The use of fluorodeoxyglucose (FDG) and PET, recognized as an accurate tool for the specific diagnosis and staging of cancer, is currently being tested to monitor cancer therapy. Similar investigations have been performed with the nonPET markers 201Tl and 99mTc-methoxyisobutylisonitrile (MIBI), two markers of myocardial perfusion shown to concentrate in malignant cells. We have tested the hypothesis that the cellular incorporation of 201Tl and 99mTc-MIBI reflects that of FDG and correlates with treatment efficacy.
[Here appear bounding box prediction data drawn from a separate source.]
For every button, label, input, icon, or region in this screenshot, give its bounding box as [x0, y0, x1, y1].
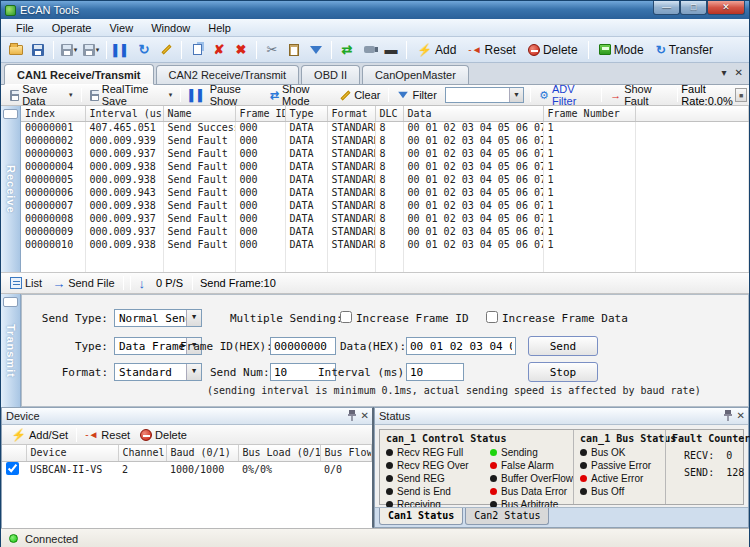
column-header[interactable]: Bus Flow (0/1): [320, 445, 372, 461]
column-header[interactable]: Bus Load (0/1): [238, 445, 320, 461]
pin-icon[interactable]: [724, 410, 732, 421]
transmit-side-tab[interactable]: Transmit: [1, 294, 21, 407]
table-row[interactable]: 00000003000.009.937Send Fault000DATASTAN…: [21, 147, 749, 160]
bus-status-title: can_1 Bus Status: [580, 433, 665, 444]
device-enabled-checkbox[interactable]: [6, 462, 19, 475]
table-row[interactable]: 00000010000.009.938Send Fault000DATASTAN…: [21, 238, 749, 251]
sending-note: (sending interval is minimum 0.1ms, actu…: [207, 385, 701, 396]
download-button[interactable]: ↓: [134, 275, 151, 292]
copy-icon[interactable]: [187, 40, 207, 60]
paste-icon[interactable]: [284, 40, 304, 60]
menu-window[interactable]: Window: [142, 21, 199, 35]
send-type-select[interactable]: Normal Send▼: [114, 309, 202, 327]
pause-show-button[interactable]: ▌▌Pause Show: [184, 82, 265, 108]
column-header[interactable]: DLC: [375, 106, 403, 121]
filter-icon[interactable]: [306, 40, 326, 60]
column-header[interactable]: Data: [403, 106, 543, 121]
add-set-button[interactable]: ⚡Add/Set: [6, 427, 73, 443]
device-reset-button[interactable]: -◄Reset: [80, 428, 135, 442]
format-select[interactable]: Standard▼: [114, 363, 202, 381]
device-delete-button[interactable]: Delete: [135, 428, 192, 442]
pause-icon[interactable]: ▌▌: [112, 40, 132, 60]
toolbar-overflow-button[interactable]: ■: [735, 88, 747, 102]
adv-filter-button[interactable]: ⚙ADV Filter: [534, 82, 598, 108]
table-row[interactable]: 00000001407.465.051Send Success000DATAST…: [21, 121, 749, 134]
column-header[interactable]: Name: [163, 106, 235, 121]
transfer-button[interactable]: ↻Transfer: [650, 41, 719, 59]
collapse-icon[interactable]: ▬: [381, 40, 401, 60]
cut-icon[interactable]: ✂: [262, 40, 282, 60]
column-header[interactable]: Index: [21, 106, 85, 121]
swap-arrows-icon[interactable]: ⇄: [337, 40, 357, 60]
clear-icon[interactable]: [156, 40, 176, 60]
increase-frame-id-checkbox[interactable]: [340, 311, 352, 323]
column-header[interactable]: Interval (us): [85, 106, 163, 121]
column-header[interactable]: Baud (0/1): [166, 445, 238, 461]
led-label: Active Error: [591, 473, 643, 484]
tab-close-icon[interactable]: ✕: [735, 67, 743, 78]
column-header[interactable]: Format: [327, 106, 375, 121]
column-header[interactable]: Type: [285, 106, 327, 121]
list-button[interactable]: List: [5, 276, 47, 290]
empty-cell: [163, 251, 235, 264]
close-icon[interactable]: ✕: [707, 1, 745, 15]
add-button[interactable]: ⚡Add: [411, 41, 462, 59]
table-row[interactable]: 00000009000.009.937Send Fault000DATASTAN…: [21, 225, 749, 238]
send-file-button[interactable]: →Send File: [47, 275, 119, 292]
reset-button[interactable]: -◄Reset: [462, 41, 522, 59]
receive-collapse-chip[interactable]: [3, 109, 18, 119]
column-header[interactable]: Channel: [118, 445, 166, 461]
filter-button[interactable]: Filter: [392, 88, 441, 102]
mode-button[interactable]: Mode: [593, 41, 650, 59]
device-panel-close-icon[interactable]: ✕: [361, 410, 369, 421]
column-header[interactable]: Device: [26, 445, 118, 461]
delete-all-icon[interactable]: ✖: [231, 40, 251, 60]
realtime-save-button[interactable]: RealTime Save▾: [85, 82, 178, 108]
minimize-icon[interactable]: —: [653, 1, 680, 15]
delete-button[interactable]: Delete: [522, 41, 584, 59]
status-panel-close-icon[interactable]: ✕: [737, 410, 745, 421]
tab-canopenmaster[interactable]: CanOpenMaster: [362, 65, 469, 84]
table-cell: 00000004: [21, 160, 85, 173]
show-fault-button[interactable]: →Show Fault: [605, 82, 674, 108]
table-cell: Send Success: [163, 121, 235, 134]
device-row[interactable]: USBCAN-II-VS21000/10000%/0%0/0: [2, 461, 372, 477]
column-header[interactable]: Frame Number: [543, 106, 635, 121]
frame-id-input[interactable]: [270, 337, 336, 355]
table-row[interactable]: 00000002000.009.939Send Fault000DATASTAN…: [21, 134, 749, 147]
table-row[interactable]: 00000005000.009.938Send Fault000DATASTAN…: [21, 173, 749, 186]
menu-operate[interactable]: Operate: [43, 21, 101, 35]
menu-file[interactable]: File: [7, 21, 43, 35]
menu-view[interactable]: View: [100, 21, 142, 35]
data-hex-input[interactable]: [406, 337, 516, 355]
tab-can1-status[interactable]: Can1 Status: [379, 508, 463, 525]
table-row[interactable]: 00000006000.009.943Send Fault000DATASTAN…: [21, 186, 749, 199]
tab-list-dropdown-icon[interactable]: ▾: [722, 67, 727, 78]
open-folder-icon[interactable]: [6, 40, 26, 60]
stop-button[interactable]: Stop: [528, 362, 598, 382]
send-button[interactable]: Send: [528, 336, 598, 356]
column-header[interactable]: Frame ID: [235, 106, 285, 121]
filter-select[interactable]: ▼: [445, 87, 524, 103]
menu-help[interactable]: Help: [199, 21, 240, 35]
table-row[interactable]: 00000008000.009.937Send Fault000DATASTAN…: [21, 212, 749, 225]
refresh-icon[interactable]: ↻: [134, 40, 154, 60]
delete-small-icon[interactable]: ✘: [209, 40, 229, 60]
transmit-collapse-chip[interactable]: [3, 297, 18, 307]
maximize-icon[interactable]: □: [680, 1, 707, 15]
show-mode-button[interactable]: ⇄Show Mode: [265, 82, 335, 108]
pin-icon[interactable]: [348, 410, 356, 421]
table-row[interactable]: 00000004000.009.938Send Fault000DATASTAN…: [21, 160, 749, 173]
save-icon[interactable]: [28, 40, 48, 60]
save-data-button[interactable]: Save Data▾: [5, 82, 78, 108]
tab-can2-status[interactable]: Can2 Status: [465, 508, 549, 525]
receive-side-tab[interactable]: Receive: [1, 106, 21, 272]
connector-icon[interactable]: [359, 40, 379, 60]
table-row[interactable]: 00000007000.009.938Send Fault000DATASTAN…: [21, 199, 749, 212]
realtime-save-dropdown-icon[interactable]: ▾: [81, 40, 101, 60]
table-cell: 1: [543, 134, 635, 147]
interval-input[interactable]: [406, 363, 464, 381]
clear-button[interactable]: Clear: [335, 88, 385, 102]
increase-frame-data-checkbox[interactable]: [486, 311, 498, 323]
save-data-dropdown-icon[interactable]: ▾: [59, 40, 79, 60]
Methods: We measured the incorporation in U937 cells of tritiated deoxyglucose (3H-DG), 201Tl and 99mTc-MIBI in basal conditions after stimulation or inhibition of the glucose metabolic pathway and after exposure to toxic agents selected to mimic the effects of chemotherapy. Thallium-201 or 99mTc-MIBI cell incorporation remained at basal levels after exposure to insulin, whereas 3H-DG cell incorporation was greatly enhanced. Conversely, in the presence of 50 microM of NaF for 3 hr, only 3H-DG cell incorporation was reduced to 57.2% +/- 6.2% from control conditions. Cycloheximide (CYX), metaiodobenzylguanidine (MIBG) and bleomycin (BLM) were added to cell cultures.
Results: Neither 201Tl nor 99mTc-MIBI followed the changes in cell incorporation observed with 3H-DG. In addition, only 3H-DG cell incorporation was inversely correlated to the time of cell exposure or to the cell culture concentration of MIBG and BLM.
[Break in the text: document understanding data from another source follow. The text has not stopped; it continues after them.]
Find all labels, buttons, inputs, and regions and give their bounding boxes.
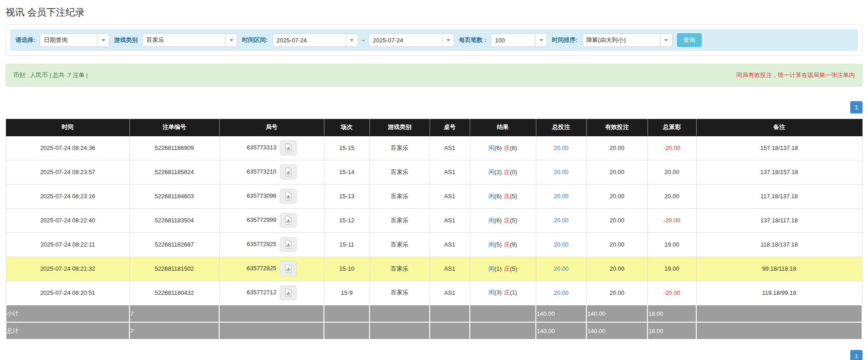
time-sort-value[interactable] [583, 34, 660, 46]
col-header-round-id: 局号 [219, 119, 324, 136]
cell-time: 2025-07-24 08:23:57 [6, 160, 129, 184]
cell-remark: 157.18/137.18 [696, 136, 862, 160]
grand-total-count: 7 [129, 322, 219, 339]
video-replay-button[interactable] [280, 237, 297, 252]
subtotal-payout: 18.00 [647, 305, 696, 322]
cell-session: 15-11 [324, 232, 370, 257]
cell-round-id: 635772712 [219, 281, 324, 305]
pagination-page-button[interactable]: 1 [850, 350, 863, 360]
date-from-value[interactable] [273, 34, 346, 46]
round-id-value: 635772925 [247, 241, 276, 247]
round-id-value: 635773096 [247, 192, 276, 199]
table-row[interactable]: 2025-07-24 08:22:40 522681183504 6357729… [6, 208, 862, 232]
table-row[interactable]: 2025-07-24 08:24:36 522681186909 6357733… [6, 136, 862, 160]
table-row[interactable]: 2025-07-24 08:20:51 522681180432 6357727… [6, 281, 862, 305]
cell-total-bet[interactable]: 20.00 [536, 257, 586, 281]
cell-game-type: 百家乐 [370, 281, 430, 305]
round-id-value: 635772712 [247, 289, 276, 296]
player-score: (2) [494, 169, 502, 175]
cell-result: 闲(2)庄(0) [470, 160, 536, 184]
bet-records-table: 时间 注单编号 局号 场次 游戏类别 桌号 结果 总投注 有效投注 总派彩 备注… [5, 119, 863, 340]
video-replay-button[interactable] [280, 140, 297, 155]
player-result-label: 闲 [488, 169, 494, 175]
date-to-picker[interactable] [369, 33, 454, 47]
chevron-down-icon[interactable] [660, 34, 672, 46]
player-result-label: 闲 [488, 144, 494, 151]
cell-total-bet[interactable]: 20.00 [536, 281, 586, 305]
cell-valid-bet: 20.00 [586, 232, 647, 257]
banker-score: (5) [510, 265, 517, 272]
chevron-down-icon[interactable] [225, 34, 237, 46]
game-type-label: 游戏类别 [114, 36, 138, 44]
cell-valid-bet: 20.00 [586, 184, 647, 208]
chevron-down-icon[interactable] [442, 34, 454, 46]
cell-result: 闲(6)庄(5) [470, 208, 536, 232]
filter-panel: 请选择: 游戏类别 时间区间: ~ 每页笔数 : [5, 25, 863, 56]
video-file-icon [283, 216, 293, 225]
select-type-label: 请选择: [15, 36, 35, 44]
grand-total-valid-bet: 140.00 [586, 322, 647, 339]
video-file-icon [283, 240, 293, 249]
video-replay-button[interactable] [280, 285, 297, 300]
player-result-label: 闲 [488, 193, 494, 200]
table-row[interactable]: 2025-07-24 08:23:16 522681184603 6357730… [6, 184, 862, 208]
player-result-label: 闲 [488, 265, 494, 272]
table-row[interactable]: 2025-07-24 08:22:11 522681182687 6357729… [6, 232, 862, 257]
cell-game-type: 百家乐 [370, 257, 430, 281]
col-header-total-bet: 总投注 [536, 119, 586, 136]
page-size-combobox[interactable] [491, 33, 547, 47]
round-id-value: 635772825 [247, 265, 276, 272]
cell-total-bet[interactable]: 20.00 [536, 136, 586, 160]
cell-total-payout: 20.00 [647, 160, 696, 184]
game-type-combobox[interactable] [142, 33, 237, 47]
select-type-combobox[interactable] [40, 33, 109, 47]
chevron-down-icon[interactable] [346, 34, 358, 46]
chevron-down-icon[interactable] [97, 34, 109, 46]
video-replay-button[interactable] [280, 165, 297, 180]
game-type-value[interactable] [143, 34, 225, 46]
date-to-value[interactable] [369, 34, 442, 46]
cell-time: 2025-07-24 08:24:36 [6, 136, 129, 160]
page-title: 视讯 会员下注纪录 [5, 6, 863, 19]
grand-total-row: 总计 7 140.00 140.00 18.00 [6, 322, 862, 339]
cell-time: 2025-07-24 08:20:51 [6, 281, 129, 305]
date-range-separator: ~ [362, 37, 365, 44]
round-id-value: 635772999 [247, 216, 276, 223]
player-score: (6) [494, 217, 502, 224]
cell-table-no: AS1 [430, 160, 470, 184]
cell-time: 2025-07-24 08:23:16 [6, 184, 129, 208]
video-replay-button[interactable] [280, 189, 297, 204]
col-header-time: 时间 [6, 119, 129, 136]
page-size-value[interactable] [491, 34, 535, 46]
player-result-label: 闲 [488, 241, 494, 248]
search-button[interactable]: 查询 [677, 33, 702, 47]
col-header-total-payout: 总派彩 [647, 119, 696, 136]
date-from-picker[interactable] [272, 33, 358, 47]
banker-result-label: 庄 [504, 289, 510, 296]
cell-round-id: 635773096 [219, 184, 324, 208]
cell-table-no: AS1 [430, 281, 470, 305]
time-sort-combobox[interactable] [582, 33, 673, 47]
chevron-down-icon[interactable] [535, 34, 547, 46]
page-size-label: 每页笔数 : [459, 36, 486, 44]
pagination-bottom: 1 [5, 350, 863, 360]
select-type-value[interactable] [40, 34, 97, 46]
subtotal-row: 小计 7 140.00 140.00 18.00 [6, 305, 862, 322]
video-replay-button[interactable] [280, 213, 297, 228]
cell-result: 闲(6)庄(5) [470, 184, 536, 208]
cell-valid-bet: 20.00 [586, 160, 647, 184]
cell-result: 闲(3)庄(1) [470, 281, 536, 305]
round-id-value: 635773313 [247, 144, 276, 151]
video-replay-button[interactable] [280, 261, 297, 276]
cell-game-type: 百家乐 [370, 184, 430, 208]
cell-total-bet[interactable]: 20.00 [536, 232, 586, 257]
cell-total-bet[interactable]: 20.00 [536, 160, 586, 184]
pagination-top: 1 [5, 101, 863, 113]
cell-total-bet[interactable]: 20.00 [536, 184, 586, 208]
cell-game-type: 百家乐 [370, 232, 430, 257]
pagination-page-button[interactable]: 1 [850, 101, 863, 113]
cell-session: 15-12 [324, 208, 370, 232]
cell-total-bet[interactable]: 20.00 [536, 208, 586, 232]
table-row[interactable]: 2025-07-24 08:23:57 522681185824 6357732… [6, 160, 862, 184]
table-row[interactable]: 2025-07-24 08:21:32 522681181502 6357728… [6, 257, 862, 281]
Conclusion: In this model, cell incorporation of 201Tl or 99mTc-MIBI differed from cell incorporation of 3H-DG suggesting that it was not directly related to cell glycolysis activity and cell injury. In conclusion, these results do not support the hypothesis that 201Tl or 99mTc-MIBI could replace FDG to monitor cancer treatment.